Escrevo sob um pseudônimo, então trato minhas próprias moedas como se um analista bem financiado estivesse de olho, porque a premissa não custa nada e a alternativa é irreversível. A ameaça tem uma dimensão desconfortável: a análise de blockchain é um setor comercial maduro — empresas como a Chainalysis vendem ferramentas de rastreamento a governos e corretoras —, e o trabalho acadêmico que abriu o caminho (Meiklejohn et al., 2013) reduziu cerca de 12 milhões de chaves públicas de Bitcoin a aproximadamente 3,3 milhões de clusters de propriedade usando apenas duas heurísticas — há mais de uma década, antes de as ferramentas amadurecerem. O registro não esquece, e analisá-lo só fica mais barato.
Então a privacidade é uma causa perdida? Não — mas ela é condicional, e a maioria dos guias erra justamente nas condições. A resposta honesta é que a privacidade on-chain é um conjunto de técnicas que protegem, cada uma, uma coisa específica e ignoram as demais, aplicadas em camadas contra um modelo de ameaça definido.

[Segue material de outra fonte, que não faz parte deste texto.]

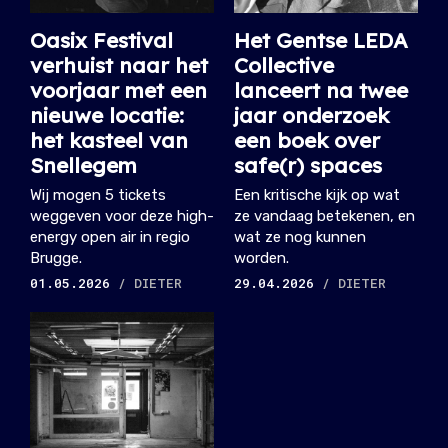
Oasix Festival
Het Gentse LEDA
verhuist naar het
Collective
voorjaar met een
lanceert na twee
nieuwe locatie:
jaar onderzoek
het kasteel van
een boek over
Snellegem
safe(r) spaces
Wij mogen 5 tickets
Een kritische kijk op wat
weggeven voor deze high-
ze vandaag betekenen, en
energy open air in regio
wat ze nog kunnen
Brugge.
worden.
01.05.2026
/ DIETER
29.04.2026
/ DIETER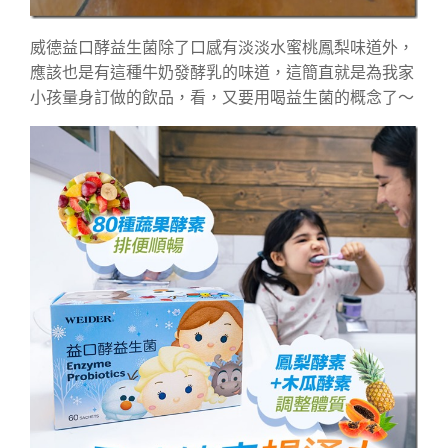
威德益口酵益生菌除了口感有淡淡水蜜桃鳳梨味道外，
應該也是有這種牛奶發酵乳的味道，這簡直就是為我家
小孩量身訂做的飲品，看，又要用喝益生菌的概念了～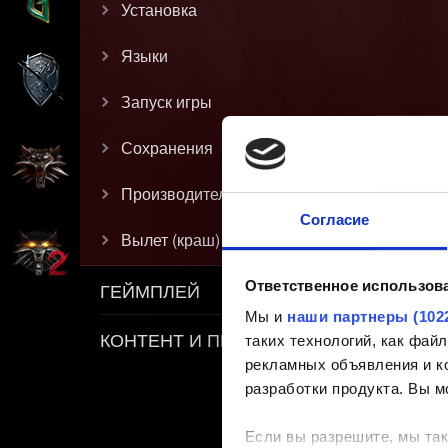
Установка
Языки
Запуск игры
Сохранения
Производительность
Согласие
Вылет (краш)
Ответственное использов
ГЕЙМПЛЕЙ
Мы и
наши партнеры (102
КОНТЕНТ И ПРАВИЛА
таких технологий, как фа
рекламных объявления и ко
разработки продукта. Вы м
Если вы разрешите, мы так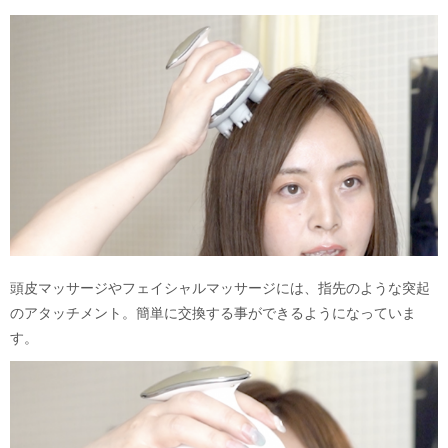
頭皮マッサージやフェイシャルマッサージには、指先のような突起
のアタッチメント。簡単に交換する事ができるようになっていま
す。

A seguir: como o rastreamento de fato funciona (com seus limites reais de confiança), o que as ações judiciais contra os mixers em 2024 mudaram e uma tabela sem ilusões sobre o que cada ferramenta de 2026 protege — e o que não protege.
| O que você supõe | A realidade | Onde o vínculo se forma |
|---|---|---|
| “Meu endereço é só uma sequência aleatória” | Endereços são permanentes e publicamente vinculáveis | O agrupamento (clustering, juntar vários endereços como sendo de um mesmo dono) reúne seus endereços numa só carteira |
| “Nunca publiquei meu nome” | As moedas encontram a identidade na fronteira regulada | A corretora com KYC (verificação de identidade) onde você comprou ou vendeu |
| “Usei uma carteira de privacidade, então estou anônimo” | Cada ferramenta cobre uma camada, não todas | Os vazamentos fora da cadeia que as ferramentas on-chain nunca alcançam |
| “Rastrear é prova definitiva” | As heurísticas carregam confiança, não certeza | CoinJoin e PayJoin derrubam as premissas centrais |
Como o rastreamento on-chain de fato funciona#
Análise de cadeia é a prática de desanonimizar o Bitcoin aplicando heurísticas estatísticas ao registro público — não quebrando criptografia, mas explorando padrões na forma como as carteiras gastam. A técnica isolada mais importante é a heurística de propriedade por entrada comum (common-input-ownership): quando vários endereços são usados juntos como entradas de uma mesma transação, o analista presume que pertencem a um só dono. Essa única premissa, aplicada à cadeia inteira, é o que transforma milhões de endereços soltos num mapa de carteiras agrupadas.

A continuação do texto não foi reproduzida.